Page 158 of Never Alone

Page List

Font Size:

I hadn't realized I was crying.

I didn't stop.

He held me there on the sidewalk in front of the Hotel Sterling. The detective stood a respectful distance back. The wire was still at my sternum, and the wire would be off in twenty minutes, and I would never wear one again in my life.

Nicholas was in a car somewhere, being driven to a station I had never been to.

He wasn't coming back.

And standing there in Cole's arms, I finally felt the relief I'd thought would come the day I won the trial. Not relief in my head. Relief in my body. The kind that loosened something deep inside me all at once.

CHAPTER 29

Cole

I let myself into the house on Ashford at four in the afternoon.

The light was the light of a late winter day going early toward evening. Gold at the edges. The kind of light that lined the floor in a long stripe down the front hall, caught on the cabinets in the kitchen, and turned everything the color of something I had been working toward without knowing.

The house was done.

I walked through it.

The front room—the one I’d stripped to the studs the morning I’d picked up the cake at Mrs. Thompson's, the morning before any of this had been the thing it became—was finished. New floor. New paint. The couch I’d brought over from the apartment was against the long wall. A model on the shelf above it. The Spitfire. Noah and I had finished it together on a Sunday afternoon in November.

I went up the stairs.

Noah's room was the small one on the right. The blue one. The bed I’d built him a frame for. The bookshelf I’d leveled with cardboard. The lamp he had named Gerald.

The middle bedroom was the master.

The one at the end was the green one.

I went in.

The light through the window caught on the wall.
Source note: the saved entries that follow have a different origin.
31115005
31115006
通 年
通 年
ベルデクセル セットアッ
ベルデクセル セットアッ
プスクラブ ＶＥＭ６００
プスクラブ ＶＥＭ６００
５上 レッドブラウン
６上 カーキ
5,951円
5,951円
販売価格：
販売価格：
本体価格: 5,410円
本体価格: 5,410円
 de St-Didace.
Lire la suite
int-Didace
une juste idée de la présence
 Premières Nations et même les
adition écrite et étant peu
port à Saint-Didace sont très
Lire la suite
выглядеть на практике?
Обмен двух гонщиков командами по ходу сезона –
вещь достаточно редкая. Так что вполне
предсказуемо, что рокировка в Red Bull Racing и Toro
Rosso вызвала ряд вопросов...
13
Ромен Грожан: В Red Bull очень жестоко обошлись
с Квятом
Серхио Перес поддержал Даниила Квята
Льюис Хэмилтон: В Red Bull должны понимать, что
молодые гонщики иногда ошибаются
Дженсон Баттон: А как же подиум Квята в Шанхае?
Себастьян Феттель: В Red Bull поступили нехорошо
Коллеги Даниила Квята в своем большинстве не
The green I’d painted the morning Tessa had stood in the doorway and asked me why I was building a room for her. The green of her eyes.
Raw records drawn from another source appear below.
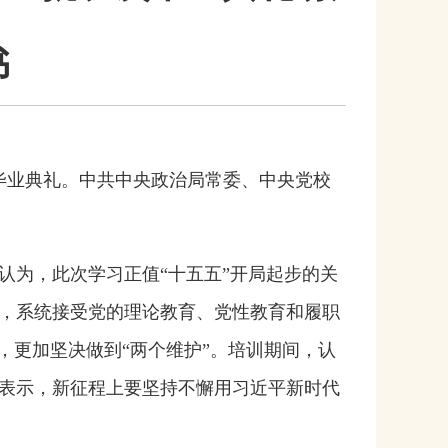
书
毕业典礼。中共中央政治局常委、中央党校
认为，此次学习正值“十五五”开局起步的关
，系统接受党的理论教育、党性教育和履职
，更加坚决做到“两个维护”。培训期间，认
表示，新征程上要坚持不懈用习近平新时代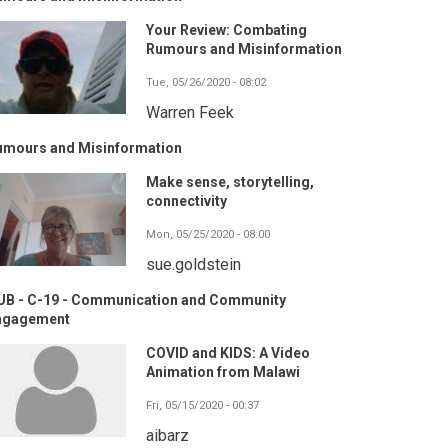
Your Review: Combating
Rumours and Misinformation
Tue, 05/26/2020 - 08:02
Warren Feek
umours and Misinformation
Make sense, storytelling,
connectivity
Mon, 05/25/2020 - 08:00
sue.goldstein
UB - C-19 - Communication and Community
ngagement
COVID and KIDS: A Video
Animation from Malawi
Fri, 05/15/2020 - 00:37
aibarz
There was furniture in it now. A small writing desk against the window. A chair by the desk. A shelf I’d built for her along the wall with the kind of careful brackets her cookbooks would sit on. A lamp.

There was no bed.

The room had not been about sleeping. The room had been about her—a place she could go into when she needed something that was hers in a house full of the rest of us.
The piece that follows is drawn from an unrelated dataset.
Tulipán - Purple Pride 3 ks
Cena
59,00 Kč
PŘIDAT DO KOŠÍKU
I stood in the doorway and looked at it.

I’d been telling myself for a year that I was rebuilding a house because the math made sense. A man who had just made lieutenant and had no plans to live anywhere else should put his money into a fixer-upper. That was the reason. That was the version I gave people. That was the version I gave myself.

The house had three bedrooms.

I’d bought it because it had three bedrooms.

I hadn’t let myself think about why I’d bought a house with three bedrooms when I was a man who had been alone for thirty-four years.

I hadn’t been building this for myself.

I’d been building it for them.

I hadn’t known their names yet. I hadn’t known their faces. But I’d been building it for them.